The architecture document (scalable-roadmap.md) describes a clean, layered design with stateless proxies, storage nodes, and a shared metadata database. The Docker Compose file translates this architecture into container definitions with environment variables, port mappings, and dependency chains. But when the user runs the scripts, they encounter the operating system's permission model, which doesn't care about architectural elegance.

This tension between the logical architecture and the physical infrastructure is a recurring theme in distributed systems. The permission errors are not a bug in the storage node code or the proxy routing logic—they are a bug in the infrastructure code that bridges the gap between the architecture and the OS. And infrastructure bugs are often the hardest to catch because they only manifest in specific environmental conditions (non-root user, pre-existing data directory, specific filesystem layout).

The message also illustrates the importance of testing the tests. The test cluster scripts are themselves a form of test infrastructure, and they need to be as robust as the system they're testing. A test harness that fails with permission errors on the second run is a test harness that undermines confidence in the entire testing process.

Conclusion

The user's message at index 281 is a masterclass in the value of raw empirical data in software development. Three shell commands, executed in sequence, reveal more about the state of the test cluster infrastructure than any status report or code review could. The successful stop confirms that the basic orchestration works. The permission errors reveal a gap in the initialization logic. The second stop's "not running" message exposes the coupling between data directories and container discovery.
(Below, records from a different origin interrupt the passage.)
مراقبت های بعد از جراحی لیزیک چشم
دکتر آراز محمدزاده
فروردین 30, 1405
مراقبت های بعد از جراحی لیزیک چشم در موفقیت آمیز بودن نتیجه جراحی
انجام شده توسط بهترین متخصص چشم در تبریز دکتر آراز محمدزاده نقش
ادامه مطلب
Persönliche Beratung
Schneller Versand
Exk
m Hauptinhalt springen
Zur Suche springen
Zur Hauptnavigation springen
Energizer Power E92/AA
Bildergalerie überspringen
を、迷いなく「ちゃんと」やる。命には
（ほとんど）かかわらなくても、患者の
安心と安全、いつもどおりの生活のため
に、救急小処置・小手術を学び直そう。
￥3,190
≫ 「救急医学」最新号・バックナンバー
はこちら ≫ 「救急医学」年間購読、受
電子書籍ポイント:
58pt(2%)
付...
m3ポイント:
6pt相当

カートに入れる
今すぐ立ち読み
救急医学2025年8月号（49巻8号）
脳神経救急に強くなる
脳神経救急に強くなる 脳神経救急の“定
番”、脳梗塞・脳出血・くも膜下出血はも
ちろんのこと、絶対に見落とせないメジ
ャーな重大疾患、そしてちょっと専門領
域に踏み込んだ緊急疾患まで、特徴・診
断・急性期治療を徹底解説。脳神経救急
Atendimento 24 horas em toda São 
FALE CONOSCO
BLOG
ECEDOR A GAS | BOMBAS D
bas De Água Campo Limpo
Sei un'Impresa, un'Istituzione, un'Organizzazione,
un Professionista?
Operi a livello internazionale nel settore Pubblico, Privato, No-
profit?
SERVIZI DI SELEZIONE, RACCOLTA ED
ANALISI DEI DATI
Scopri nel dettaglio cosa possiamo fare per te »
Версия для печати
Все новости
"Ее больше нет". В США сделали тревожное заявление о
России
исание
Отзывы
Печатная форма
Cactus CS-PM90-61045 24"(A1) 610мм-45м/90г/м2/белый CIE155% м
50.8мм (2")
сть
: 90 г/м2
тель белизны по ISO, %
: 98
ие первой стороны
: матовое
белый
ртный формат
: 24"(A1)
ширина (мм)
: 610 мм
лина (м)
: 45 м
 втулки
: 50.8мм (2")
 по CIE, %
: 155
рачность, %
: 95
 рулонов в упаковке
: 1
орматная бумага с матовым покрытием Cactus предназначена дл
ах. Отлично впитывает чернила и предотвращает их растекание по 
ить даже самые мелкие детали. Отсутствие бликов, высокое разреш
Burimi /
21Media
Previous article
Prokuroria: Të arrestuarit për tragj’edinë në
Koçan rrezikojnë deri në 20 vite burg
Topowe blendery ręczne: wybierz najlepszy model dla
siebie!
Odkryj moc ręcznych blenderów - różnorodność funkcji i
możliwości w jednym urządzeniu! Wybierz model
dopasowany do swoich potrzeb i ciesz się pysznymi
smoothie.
For the assistant receiving this message, the path forward is clear: fix the permission handling in init-data.sh to suppress errors gracefully, document the root-ownership issue, and perhaps add a --force flag or sudo integration. But more importantly, the assistant should recognize what the user has done: they have provided not just a bug report, but a complete testing session, captured in terminal output, that tells a coherent story about the system's behavior under real-world conditions.

This is the kind of message that separates experienced developers from novices. A novice might say "the script is broken." An experienced developer says nothing—they just run the commands and let the output speak for itself. The user's silence is not an absence of communication; it is a higher form of communication, one that trusts the evidence to tell its own story.

In the end, this message is about the gap between what we intend our systems to do and what they actually do when they meet the real world. Every line of chmod: Operation not permitted is a reminder that our assumptions about the environment are always incomplete, and that the only way to find the gaps is to run the code and watch what happens.